Bu duruş, bölgesel güç dengesine meydan okuyor. Öte yandan İsrail ise saldırının ardından Batılı destekçilerini hemen arkasına alarak bir "ittifak PR’ı" yarattı:

“Biz değil, bize saldırdılar.”

Her iki taraf da haklı olmaktan çok, haklı görünmeye çalışıyor.
Ve burada savaş alanı, medyadan daha geniş değil.

Gece gelen bombalar fiziksel yıkımın ötesinde psikolojik caydırıcılık

İran’ın İsrail’e karşı yürüttüğü saldırıların önemli bir kısmı gece saatlerinde gerçekleştiriliyor. Bu zamanlama tesadüf değil. Gece bombardımanı, yalnızca fiziki hasar yaratmakla kalmaz; aynı zamanda halkın en savunmasız anına, uykusuna, güven duygusuna yönelmiş bir stratejik darbedir. Savaş tarihinde gecenin bir “karanlık örtü” değil, bir “iletişim dili” olarak kullanıldığını sıkça görürüz. İran da bu dili çok bilinçli biçimde kuruyor. Gece saldırısıyla verilen mesaj açıktır:

“Sizi gündüz olduğu kadar gecede de gözetliyoruz.
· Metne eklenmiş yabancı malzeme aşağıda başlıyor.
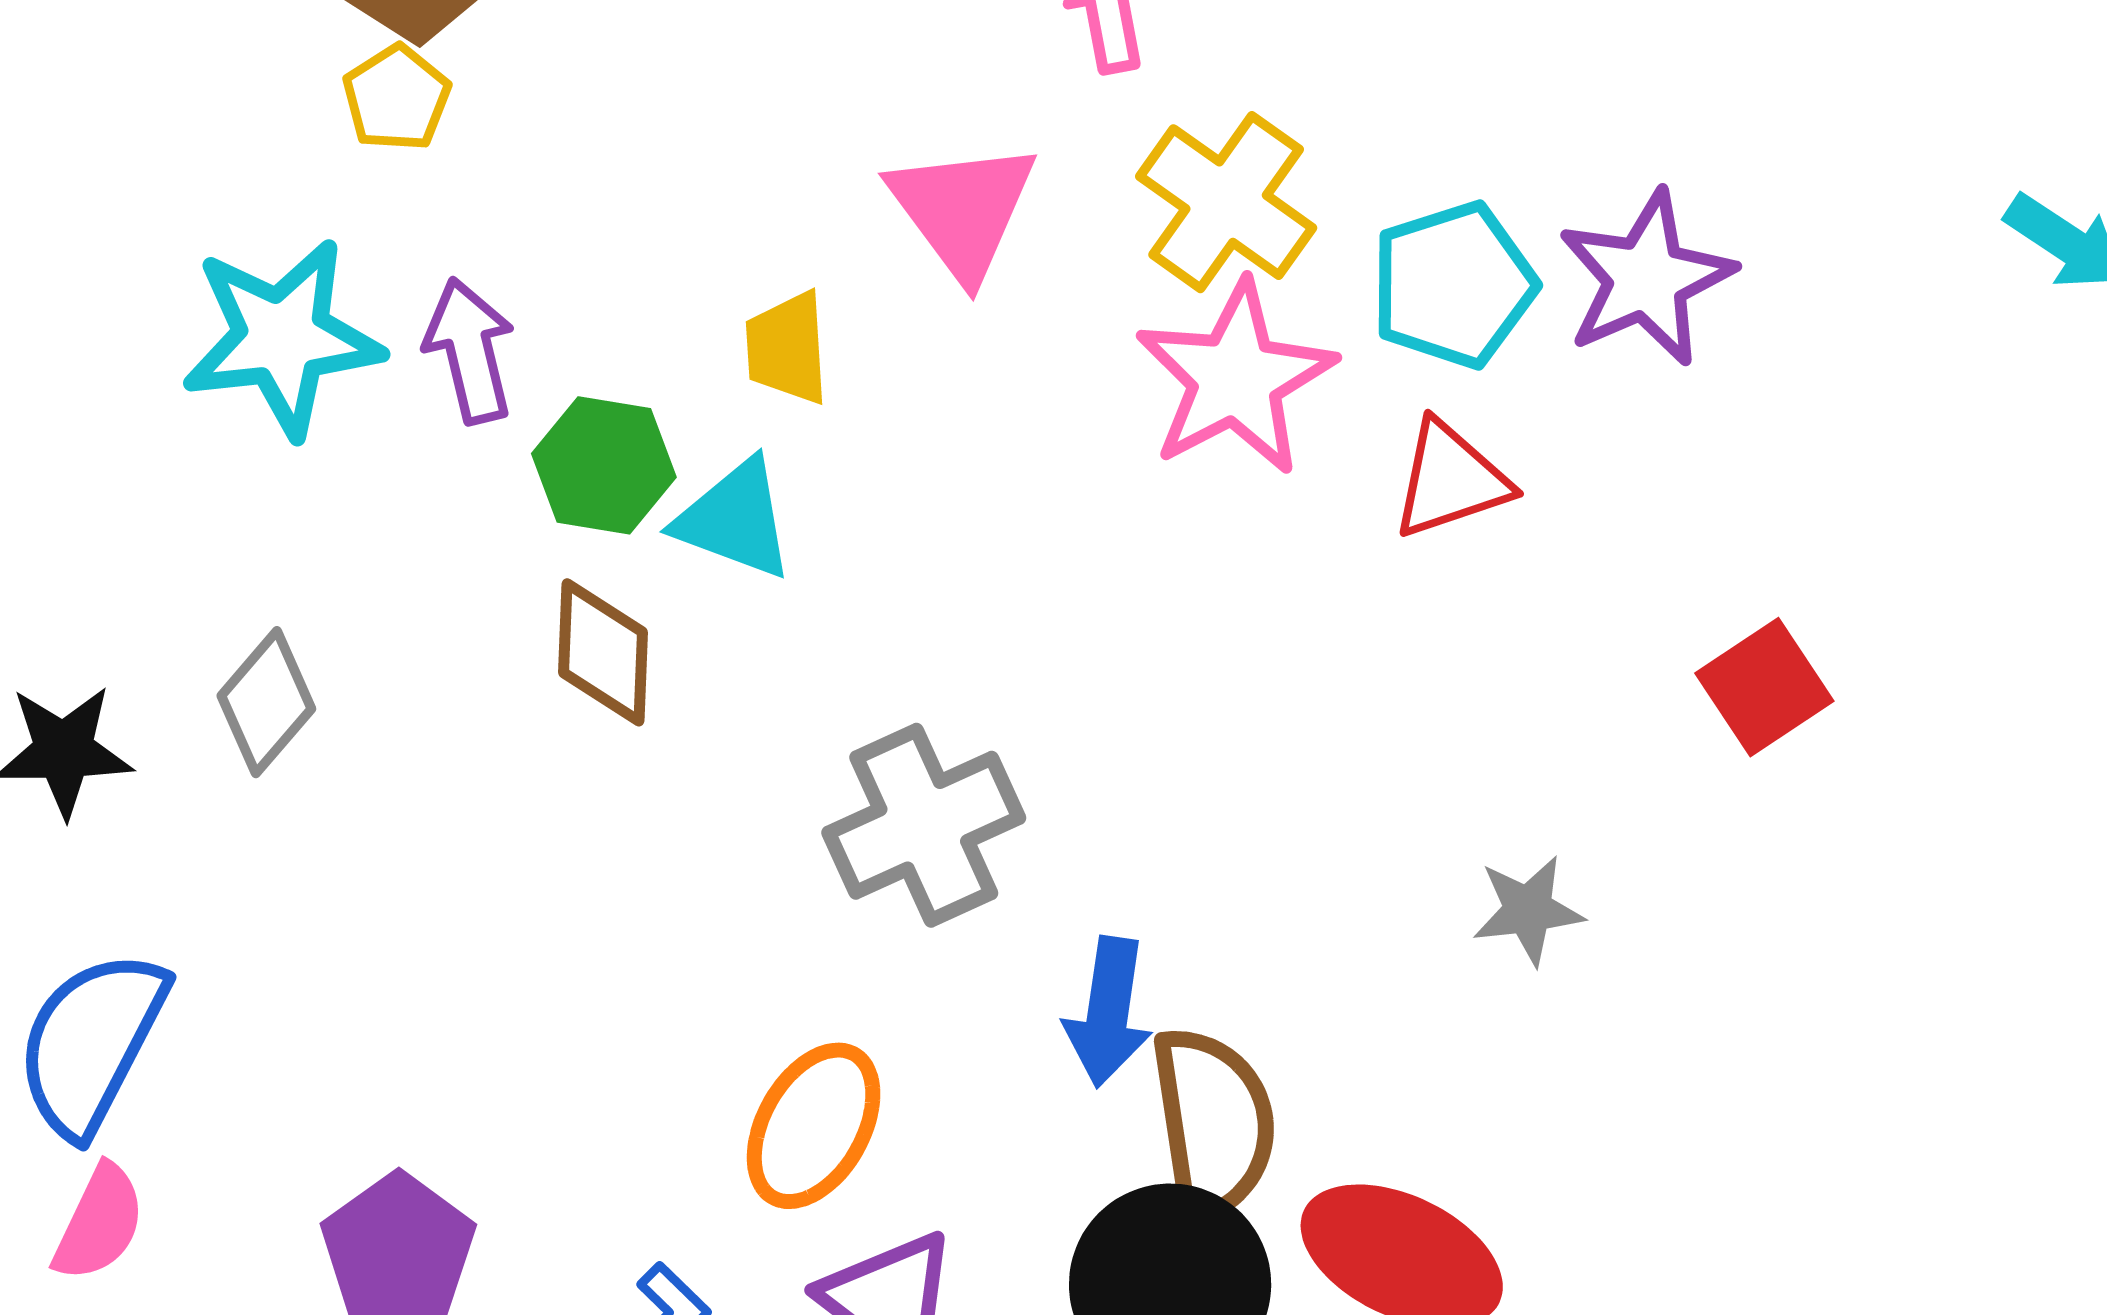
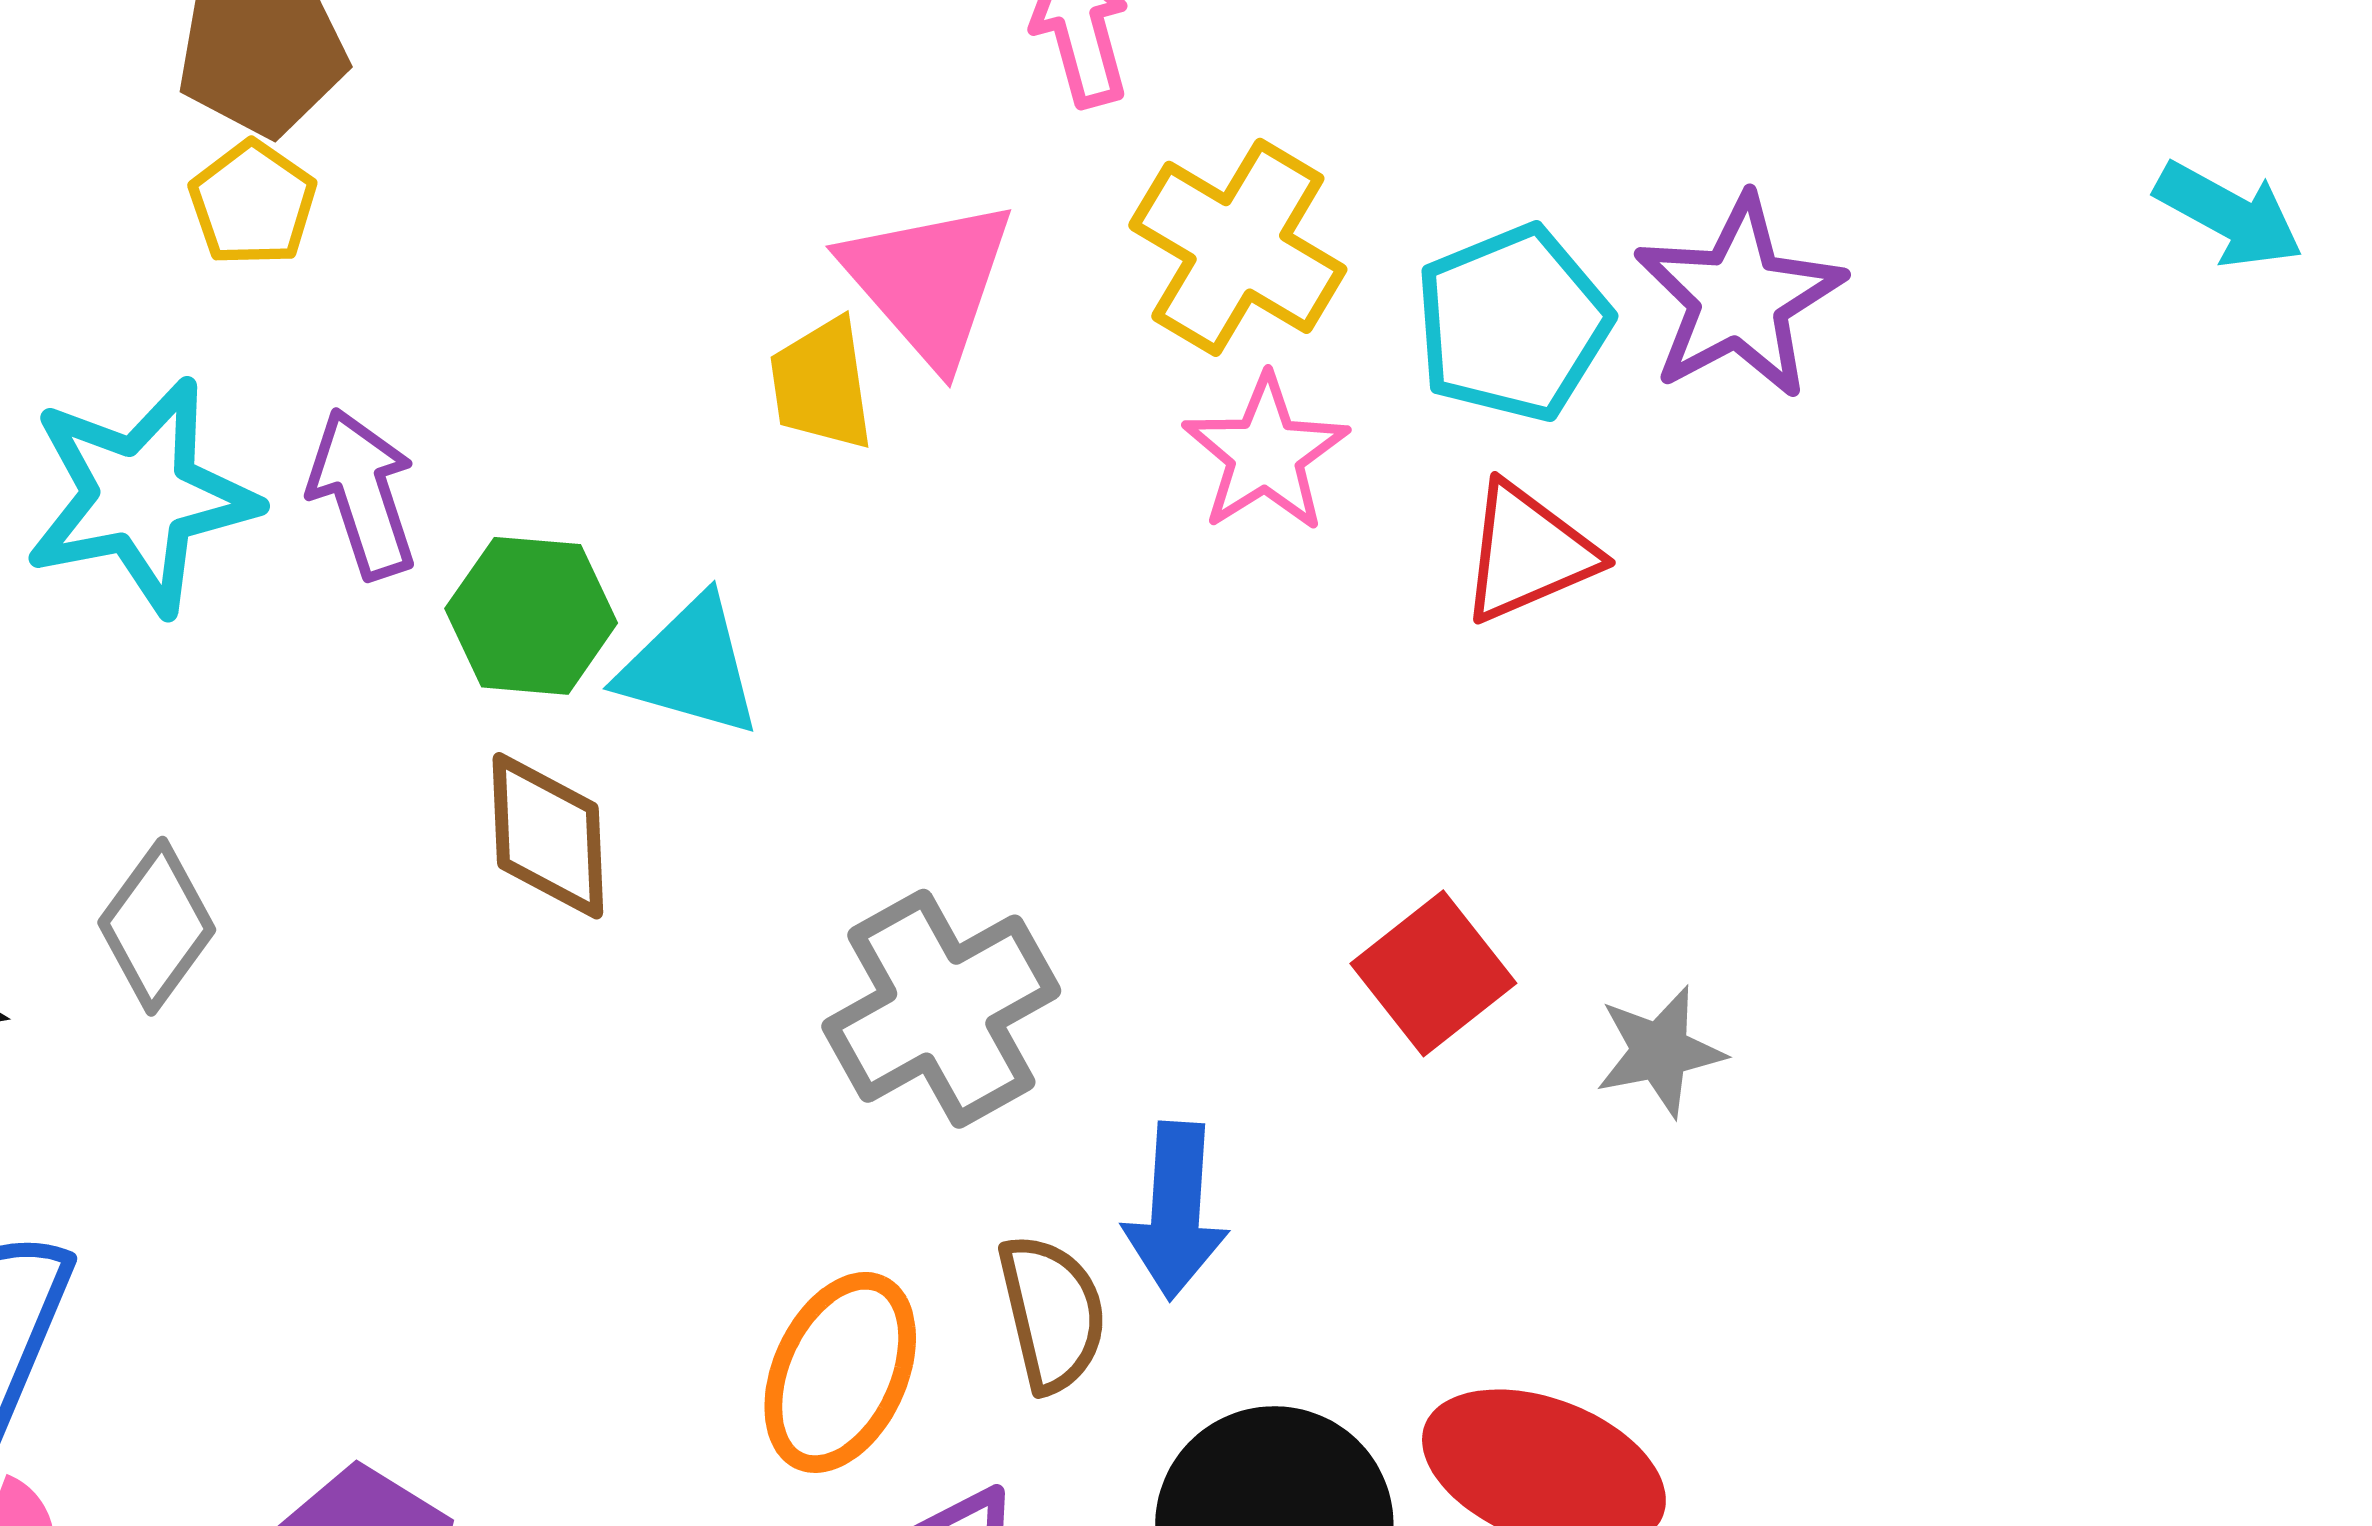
yellow trapezoid: (787, 348) -> (822, 384), moved
pink star: (1236, 378) -> (1266, 454), size x0.7
red square: (1764, 687) -> (1433, 973), moved
brown semicircle: (1213, 1123) -> (1052, 1313), moved, size x0.7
Artık hiçbir saat güvenli değil.”

Bu strateji, caydırıcılığı yalnızca silah üzerinden değil, güvenlik algısını da çökertmek üzerine kurulmuştur. Gece, artık sadece karanlık değil; bir PR stratejisi, psikolojik alan savaşı ve sembolik üstünlük çabasıdır.

Savaştan sonra kalan ...İmajın kurgusu

Bugünün çatışmaları yalnızca sınır çizmez, algı çizer. İran ve İsrail gibi devletlerin geleceği, artık sadece attıkları füzelerle değil; hangi stratejik dili ne kadar sürdürülebilir kıldıklarıyla şekillenecek. Çünkü uluslararası arenada kalıcı olan güç değil, o gücün nasıl anlatıldığıdır.